6.2 Over een gulzige ezel
Een pakezel mag niet klagen
De ene (alter, alternatief) was een banketbakker, de andere een kok. Zij leefden in één kamer en leiden en gemeenschappelijk leven, hadden mij aangesteld tot drager van hun vele lasten. Want hun meester, die naar veel streken reisde, wilde altijd zijn eigen huisraad bij zich hebben. Daarom werd ik opgenomen tussen die twee broers als derde kamergenoot. Het leven van een lastdier ervaarde ik toch als een goed lot.

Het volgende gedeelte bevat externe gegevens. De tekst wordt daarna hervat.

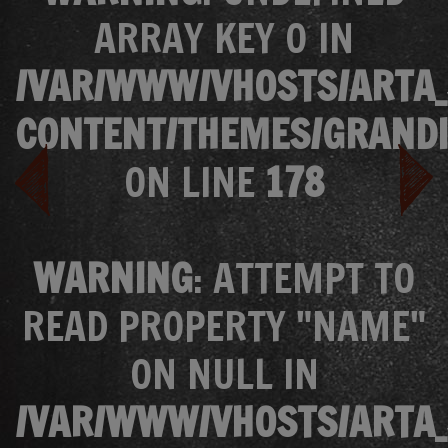
ARRAY KEY 0 IN
/VAR/WWW/VHOSTS/ARTA_
CONTENT/THEMES/GRANDI
ON LINE
178
WARNING
: ATTEMPT TO
READ PROPERTY "NAME"
ON NULL IN
/VAR/WWW/VHOSTS/ARTA_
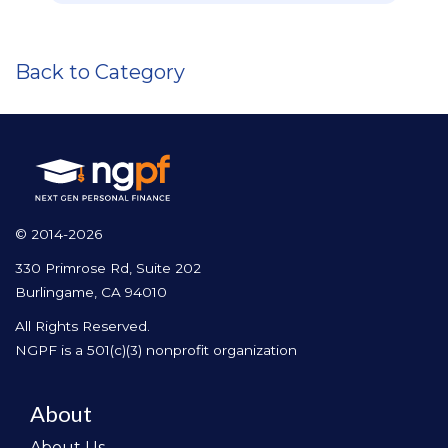
Back to Category
© 2014-2026
330 Primrose Rd, Suite 202
Burlingame, CA 94010
All Rights Reserved.
NGPF is a 501(c)(3) nonprofit organization
About
About Us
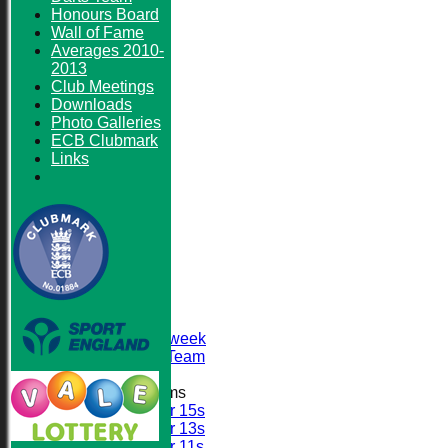
Honours Board
Wall of Fame
Averages 2010-
2013
Club Meetings
Downloads
Photo Galleries
ECB Clubmark
Links
HOME
NEWS
FIXTURES
First XI
Sunday XI
Second XI
Senior Midweek
2013 Tour Team
Junior Teams
Under 15s
Under 13s
Under 11s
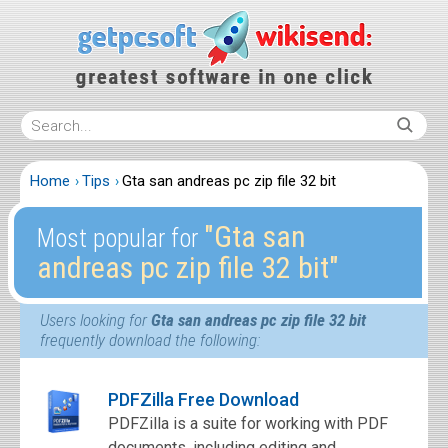
Home
Tips
Gta san andreas pc zip file 32 bit
″Gta san
Most popular for
andreas pc zip file 32 bit″
Users looking for
Gta san andreas pc zip file 32 bit
frequently download the following:
PDFZilla Free Download
PDFZilla is a suite for working with PDF
documents, including editing and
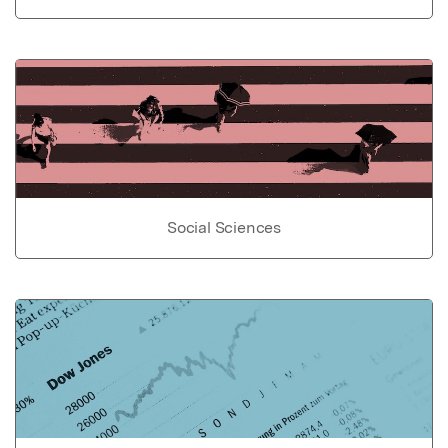
Social Sciences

Want de broers brachten gewoonlijk ’s avonds na hun overdadige avondmalen veel overschotten mee naar onze kamer: de ene stukken varken, kip, vis, de andere broden, eieren, olijven, honingzoete lekkernijen. Ze legden alles op tafel en gingen daarna naar de thermen. Ik werd alleen in de kamer achtergelaten en at gulzig het eten op dat door de goden was aangeboden. Want ik was niet zo een echte ezel dat ik dat zoete maaltijden zou achterlaten en hard hooi zou eten. Eerst stal ik kleine stukjes, daarna, aangemoedigd door de zoete smaak, begon ik al de beste stukken te verslinden.